Nationaler Taumel - Nein Danke
Deutschlandfahnen überall, Autocorsos, Nationalhymne … der durch "Public Viewing" und stundenlange Jubelkommentare in Funk und Fernsehen massiv gehypte nationalistische Taumel ist mehr als nur nervtötend.
Natürlich ist nicht jede/r, der/die schwarz-rot-gold beflaggt durch die Gegend läuft, ein ausgewiesener Nationalist oder Chauvinist. Und vermutlich steht bei den meisten tatsächlich der Spaß, der "Eventcharakter" im Vordergrund. Und vielleicht hat "das gemeinschaftliche Ziehen zum Versammlungsort, die Gesänge" tatsächlich etwas von "Wallfahrts-Prozessionen", wie der Sportsoziologe Robert Gugutzer mutmaßt.
Gegen "Fußballfeste" ist nichts einzuwenden. Doch warum einheitlich in schwarz-rot-gelb und alle nur hinter einer einzigen Mannschaft?
Wenn Hunderttausende nun in schwarz-rot-gelb zusammenströmen, ihre Wohnungen und Autos beflaggen, ihre Körper behängen und bemalen, wenn für Massenmedien und weite Teile der Gesellschaft nicht ein deutsches Team hoch bezahlter Profikicker auf dem Platz steht, sondern "Deutschland" spielt, siegt etc.., so ist dies kein harmloser „unverkrampften Patriotismus“ mehr.

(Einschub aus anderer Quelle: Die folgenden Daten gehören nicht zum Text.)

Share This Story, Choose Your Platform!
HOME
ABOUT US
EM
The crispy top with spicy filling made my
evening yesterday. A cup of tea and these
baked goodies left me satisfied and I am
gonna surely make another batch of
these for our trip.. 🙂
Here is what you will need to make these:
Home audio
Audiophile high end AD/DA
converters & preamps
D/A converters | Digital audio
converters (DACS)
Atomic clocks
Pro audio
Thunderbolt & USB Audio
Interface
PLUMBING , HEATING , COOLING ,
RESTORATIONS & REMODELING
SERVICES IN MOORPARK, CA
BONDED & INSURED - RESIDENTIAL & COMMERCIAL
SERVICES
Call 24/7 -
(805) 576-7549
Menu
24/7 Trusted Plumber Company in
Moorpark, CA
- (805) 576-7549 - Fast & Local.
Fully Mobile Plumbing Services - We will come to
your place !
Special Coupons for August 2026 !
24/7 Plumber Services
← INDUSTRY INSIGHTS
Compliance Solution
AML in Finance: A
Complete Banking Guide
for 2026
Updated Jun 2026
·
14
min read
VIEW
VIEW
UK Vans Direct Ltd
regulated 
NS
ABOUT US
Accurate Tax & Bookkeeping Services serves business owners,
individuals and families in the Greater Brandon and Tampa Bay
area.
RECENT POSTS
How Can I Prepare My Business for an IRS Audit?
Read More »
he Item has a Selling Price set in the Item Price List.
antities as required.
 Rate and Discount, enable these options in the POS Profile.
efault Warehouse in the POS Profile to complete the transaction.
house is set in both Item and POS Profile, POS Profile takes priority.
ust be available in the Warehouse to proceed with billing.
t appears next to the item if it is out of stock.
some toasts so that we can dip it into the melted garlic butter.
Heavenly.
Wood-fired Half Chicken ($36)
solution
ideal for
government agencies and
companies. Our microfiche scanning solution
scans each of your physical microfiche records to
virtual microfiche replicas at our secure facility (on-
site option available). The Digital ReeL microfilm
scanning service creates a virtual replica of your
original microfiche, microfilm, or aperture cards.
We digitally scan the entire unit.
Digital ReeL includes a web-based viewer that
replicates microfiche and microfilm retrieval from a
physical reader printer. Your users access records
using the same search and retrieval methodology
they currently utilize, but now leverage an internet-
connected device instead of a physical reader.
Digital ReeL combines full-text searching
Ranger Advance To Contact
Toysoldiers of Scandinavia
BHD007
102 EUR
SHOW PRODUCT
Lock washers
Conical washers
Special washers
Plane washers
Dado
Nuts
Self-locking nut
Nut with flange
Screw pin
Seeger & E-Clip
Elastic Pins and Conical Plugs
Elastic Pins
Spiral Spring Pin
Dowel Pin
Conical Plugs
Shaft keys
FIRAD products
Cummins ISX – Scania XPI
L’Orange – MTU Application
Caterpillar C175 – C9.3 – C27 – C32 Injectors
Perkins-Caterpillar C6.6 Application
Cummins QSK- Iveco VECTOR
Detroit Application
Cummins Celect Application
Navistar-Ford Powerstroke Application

„Nationales Zusammengehörigkeitsgefühl und Chauvinismus sind zwei Seiten einer Medaille“ so das Ergebnis diverser Studien (s. z.B. Liebe zum Land – Die Mär vom guten Patrioten, SZ, 16.07.2007 http://www.sueddeutsche.de/wissen/2.220/liebe-zum-land-die-maer-vom-guten-patrioten-1.912131) – vor allem in einem Land mit so ausgeprägtem imperialistischem Charakter und tief verankernder chauvinistischer Tradition wie Deutschland, nicht geben.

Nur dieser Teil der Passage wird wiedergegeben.